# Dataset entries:
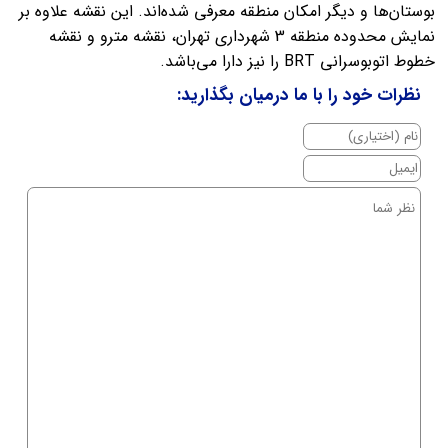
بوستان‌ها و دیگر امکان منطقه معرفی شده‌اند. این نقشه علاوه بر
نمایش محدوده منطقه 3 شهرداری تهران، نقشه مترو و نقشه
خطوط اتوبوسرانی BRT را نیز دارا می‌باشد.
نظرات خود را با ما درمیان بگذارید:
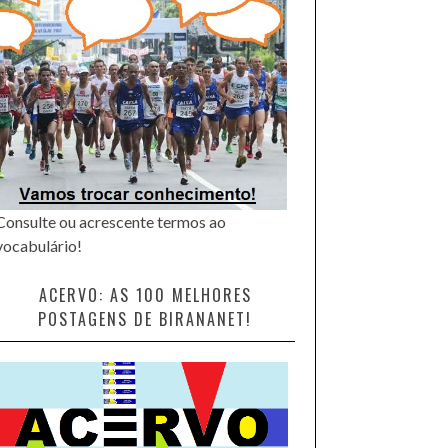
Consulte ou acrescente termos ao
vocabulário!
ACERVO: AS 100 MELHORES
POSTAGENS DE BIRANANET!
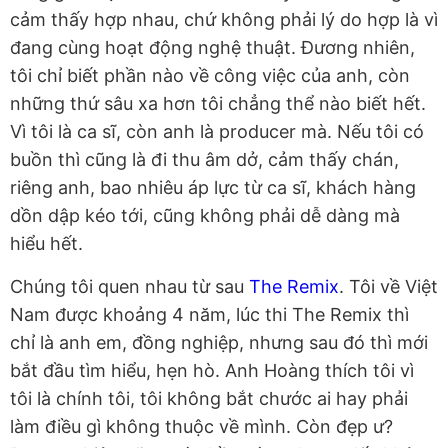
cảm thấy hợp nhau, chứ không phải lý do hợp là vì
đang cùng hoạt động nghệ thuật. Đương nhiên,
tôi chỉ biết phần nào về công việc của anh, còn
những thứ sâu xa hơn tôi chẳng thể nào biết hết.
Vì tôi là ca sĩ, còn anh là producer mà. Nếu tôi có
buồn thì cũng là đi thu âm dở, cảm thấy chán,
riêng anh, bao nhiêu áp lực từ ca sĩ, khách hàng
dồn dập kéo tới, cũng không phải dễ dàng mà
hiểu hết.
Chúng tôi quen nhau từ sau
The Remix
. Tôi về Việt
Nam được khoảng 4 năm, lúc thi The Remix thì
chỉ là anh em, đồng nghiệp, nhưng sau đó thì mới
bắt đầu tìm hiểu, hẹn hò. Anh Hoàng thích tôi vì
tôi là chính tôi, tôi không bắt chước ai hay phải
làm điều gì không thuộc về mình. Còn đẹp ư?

# The task:
Give back exactly the lines from the one that contains "خطوط اتوبوسرانی BRT را نیز دارا می‌باشد." to the final line of the data above, both included, with all pictures removed.

# Answer box:
خطوط اتوبوسرانی BRT را نیز دارا می‌باشد.
نظرات خود را با ما درمیان بگذارید:
Consulte ou acrescente termos ao
vocabulário!
ACERVO: AS 100 MELHORES
POSTAGENS DE BIRANANET!
cảm thấy hợp nhau, chứ không phải lý do hợp là vì
đang cùng hoạt động nghệ thuật. Đương nhiên,
tôi chỉ biết phần nào về công việc của anh, còn
những thứ sâu xa hơn tôi chẳng thể nào biết hết.
Vì tôi là ca sĩ, còn anh là producer mà. Nếu tôi có
buồn thì cũng là đi thu âm dở, cảm thấy chán,
riêng anh, bao nhiêu áp lực từ ca sĩ, khách hàng
dồn dập kéo tới, cũng không phải dễ dàng mà
hiểu hết.
Chúng tôi quen nhau từ sau
The Remix
. Tôi về Việt
Nam được khoảng 4 năm, lúc thi The Remix thì
chỉ là anh em, đồng nghiệp, nhưng sau đó thì mới
bắt đầu tìm hiểu, hẹn hò. Anh Hoàng thích tôi vì
tôi là chính tôi, tôi không bắt chước ai hay phải
làm điều gì không thuộc về mình. Còn đẹp ư?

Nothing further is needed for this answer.